Since the 7th July, there’s been no shortage of opinion about what we ought to do about terrorism. The official line is that we stand resolutely together against it. The trouble with this is that we don’t know which direction it’s coming from, so we’re not sure where to stand.

Some young Muslim men in Leeds were interviewed in the street by a BBC journalist, and one said something about the silence in remembrance of the dead. He didn’t condone the bombing, he said, but wondered why the deaths of those people in London had warranted a silence, while the deaths of thousands of civilians in Iraq didn’t? It was a fair comment. Within days of the London blasts, a suicide bomber killed 90 people and injured over 150 in Musayyib, south of Baghdad, and the British medical journal the Lancet has just put the Iraqi death count at over 100,000. It’s hardly surprising that many young Muslim men are so angry. That doesn’t make them all potential terrorists, but anger is a potent recruiting tool for terrorism.
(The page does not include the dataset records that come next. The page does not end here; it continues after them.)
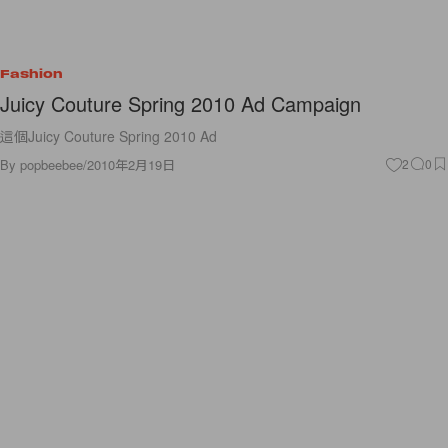
Fashion
Juicy Couture Spring 2010 Ad Campaign
這個Juicy Couture Spring 2010 Ad
By
popbeebee
/
2010年2月19日
2
0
Fundamentalism of all sorts is about simplification. Fundamentalists think that if they convert, displace or kill anyone who doesn’t agree with them them, everything will be all right. In the introduction to her book about religious terrorism, the American academic Jessica Stern wrote, “Its converts often long for a simpler time, when right and wrong were clear, when there were heroes and martyrs, when the story was simple, when the neighbourhood was small, when we knew one another.” If that doesn’t sound how you imagine a terrorist should think, because they seem like the sort of longings that many other people might have, then maybe it’s time to think again. When you think like this, it’s easy to demonise anyone who doesn’t subscribe to the same childish, simplistic view of the world. The world’s a mess, and it’s always someone else’s fault, if you’re a fundamentalist. The difference between a terrorist’s mindset and that of others who’d like an uncomplicated life is that they’re prepared to kill to achieve purification – which is how they see it.

We must avoid falling into the same simplistic traps. We might not want to kill anyone, but unless we resist the temptation to think and talk in black or white terms, including about terrorism, we’ll be little better than them. It’s not going to be easy, but we need to understand terrorists, before we can defeat them.